> **Task details**
Once the pictures are removed, restate the listing word for word.

> **Task data**
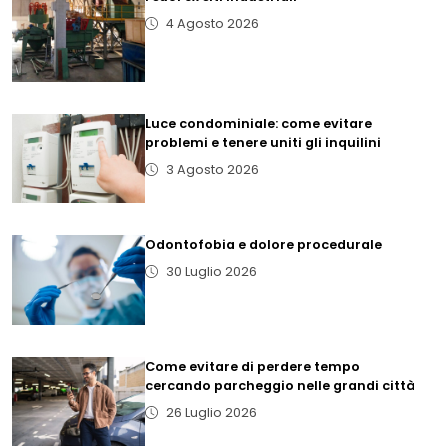
4 Agosto 2026
Luce condominiale: come evitare
problemi e tenere uniti gli inquilini
3 Agosto 2026
Odontofobia e dolore procedurale
30 Luglio 2026
Come evitare di perdere tempo
cercando parcheggio nelle grandi città
26 Luglio 2026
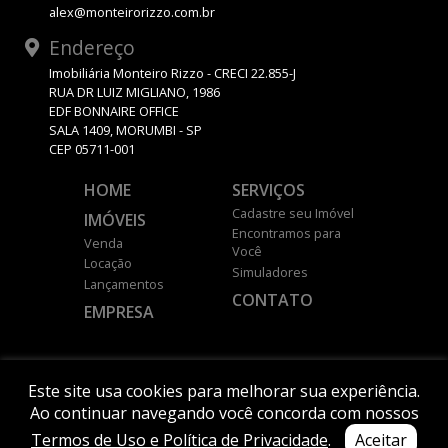
alex@monteirorizzo.com.br
Endereço
Imobiliária Monteiro Rizzo - CRECI 22.855-J
RUA DR LUIZ MIGLIANO, 1986
EDF BONNAIRE OFFICE
SALA 1409, MORUMBI - SP
CEP 05711-001
HOME
SERVIÇOS
Cadastre seu Imóvel
IMÓVEIS
Encontramos para
Venda
Você
Locação
Simuladores
Lançamentos
CONTATO
EMPRESA
DESENVOLVIDO POR
Este site usa cookies para melhorar sua experiência.
Ao continuar navegando você concorda com nossos
Termos de Uso e Política de Privacidade
.
Aceitar
© 2026 MONTEIRO RIZZO.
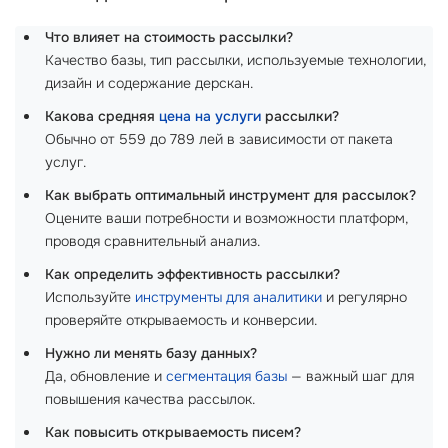
Что влияет на стоимость рассылки?
Качество базы, тип рассылки, используемые технологии,
дизайн и содержание дерскан.
Какова средняя
цена на услуги
рассылки?
Обычно от 559 до 789 лей в зависимости от пакета
услуг.
Как выбрать оптимальный инструмент для рассылок?
Оцените ваши потребности и возможности платформ,
проводя сравнительный анализ.
Как определить эффективность рассылки?
Используйте
инструменты для аналитики
и регулярно
проверяйте открываемость и конверсии.
Нужно ли менять базу данных?
Да, обновление и
сегментация базы
— важный шаг для
повышения качества рассылок.
Как повысить открываемость писем?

> **Response to this task**
4 Agosto 2026
Luce condominiale: come evitare
problemi e tenere uniti gli inquilini
3 Agosto 2026
Odontofobia e dolore procedurale
30 Luglio 2026
Come evitare di perdere tempo
cercando parcheggio nelle grandi città
26 Luglio 2026
alex@monteirorizzo.com.br
Endereço
Imobiliária Monteiro Rizzo - CRECI 22.855-J
RUA DR LUIZ MIGLIANO, 1986
EDF BONNAIRE OFFICE
SALA 1409, MORUMBI - SP
CEP 05711-001
HOME
SERVIÇOS
Cadastre seu Imóvel
IMÓVEIS
Encontramos para
Venda
Você
Locação
Simuladores
Lançamentos
CONTATO
EMPRESA
DESENVOLVIDO POR
Este site usa cookies para melhorar sua experiência.
Ao continuar navegando você concorda com nossos
Termos de Uso e Política de Privacidade
.
Aceitar
© 2026 MONTEIRO RIZZO.
Что влияет на стоимость рассылки?
Качество базы, тип рассылки, используемые технологии,
дизайн и содержание дерскан.
Какова средняя
цена на услуги
рассылки?
Обычно от 559 до 789 лей в зависимости от пакета
услуг.
Как выбрать оптимальный инструмент для рассылок?
Оцените ваши потребности и возможности платформ,
проводя сравнительный анализ.
Как определить эффективность рассылки?
Используйте
инструменты для аналитики
и регулярно
проверяйте открываемость и конверсии.
Нужно ли менять базу данных?
Да, обновление и
сегментация базы
— важный шаг для
повышения качества рассылок.
Как повысить открываемость писем?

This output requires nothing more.